As concerns surrounding player safety continue to grow in the world of football, a bill that would ban children under 12 from playing tackle football is receiving renewed attention. New York State Assembly bill A04116, introduced by Senator Luis Sepulveda, is the tenth attempt to push the legislation. The recent hospitalization of Buffalo Bills safety Damar Hamlin has once again sparked conversations around player health.
According to a recent poll conducted by the Siena College Research Institute and St. Bonaventure University, seven out of ten people support rules to make football safer. Additionally, 71% of football fans believe that doctors, who are not paid by football teams, should make the decision on whether an injured player can re-enter the game.

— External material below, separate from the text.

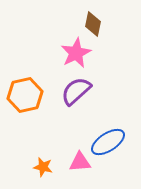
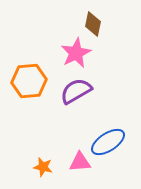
purple semicircle: rotated 12 degrees clockwise
orange hexagon: moved 4 px right, 14 px up; rotated 8 degrees clockwise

Chronic Traumatic Encephalopathy (CTE), a brain disease caused by repeated head trauma, is one of the neurological injuries that fans believe should be prevented through new rules. In a 2017 study, the brains of 202 deceased football players, including 111 NFL players, were examined and 87% of the players were diagnosed with CTE, with 99% of the NFL players being diagnosed as well.

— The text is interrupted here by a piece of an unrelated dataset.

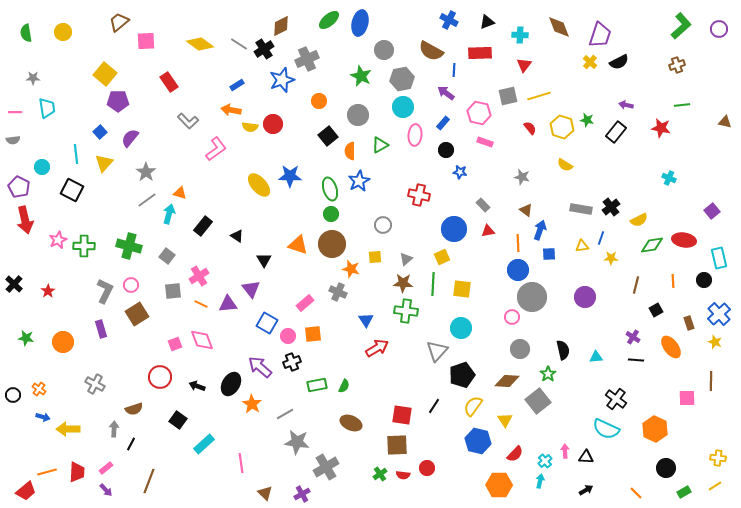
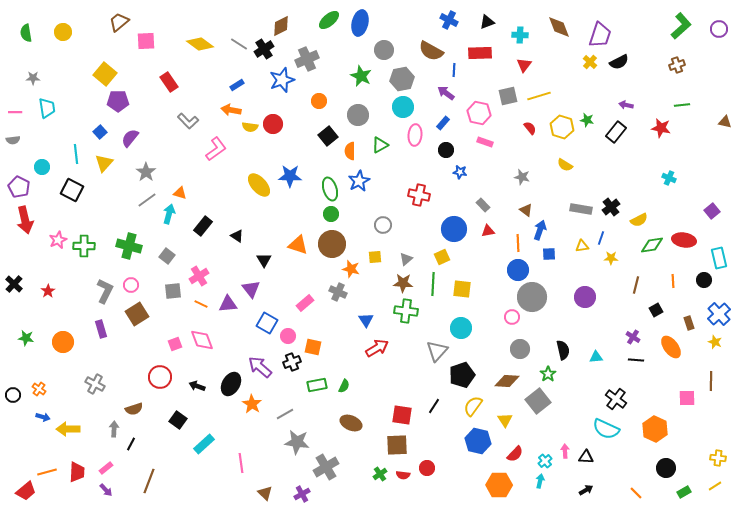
orange square at (313, 334): moved 13 px down; rotated 18 degrees clockwise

The recent case of Demaryius Thomas, an NFL wide receiver who died in December 2021 and was later revealed to have suffered from CTE, highlights the serious implications of repeated head trauma. Thomas was dealing with depression and anxiety before his death.
This proposed ban on tackle football for children under 12 comes a month after Damar Hamlin suffered from cardiac arrest during a game against the Cincinnati Bengals. As the discussion around player safety and the impact of football on player health continues, this bill is gaining traction as a solution to protect young brains.